Desde sempre que sonhei com o mundo, de uma forma ou outra, idealizei que o meu propósito sempre foi conhecer mais: mais pessoas, mais culturas, mais países. Para além do sonho comandar a minha vida, tinha ainda em mim a paixão imensa em debater, em questionar e, sobretudo, em aprender.

Não foi difícil encontrar uma licenciatura que se adequasse a todos estes sonhos. Relações Internacionais. O curso onde tudo parece possível, mas onde nos sentimos tão pequenos.

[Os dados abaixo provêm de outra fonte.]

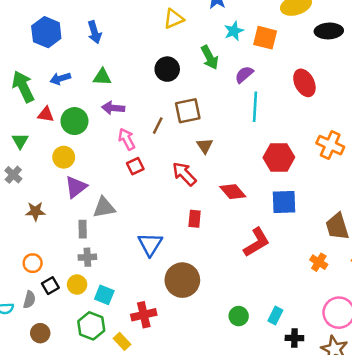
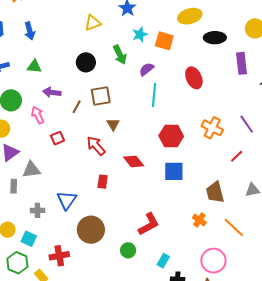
purple arrow: (113, 108) -> (52, 92), moved
pink arrow: (127, 139) -> (38, 115), moved
red L-shape: (257, 242) -> (149, 224), moved
gray cross: (87, 257) -> (37, 210), moved
green circle: (239, 316) -> (128, 250), moved

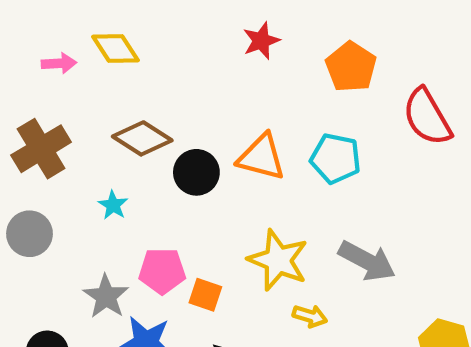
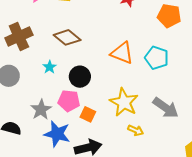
orange pentagon: (351, 67) -> (169, 16), turned -30
black circle: (196, 172) -> (80, 77), moved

Existe uma certa amargura em estudar o quotidiano. Muitas vezes questiono-me em relação aos nossos propósitos e missões enquanto sociedade. Outras tantas, encontro-me frustrada pela inércia e falta de empatia por parte de quem nos governa ou representa.

Sempre tive vergonha em admitir que Relações Internacionais é, para mim, um curso extremamente cansativo. Mas não. Não é pelas frequências e cadeiras (cadeirões), pelas horas sem dormir ou pelos trabalhos, mas sim pela realidade que é estudar esta área.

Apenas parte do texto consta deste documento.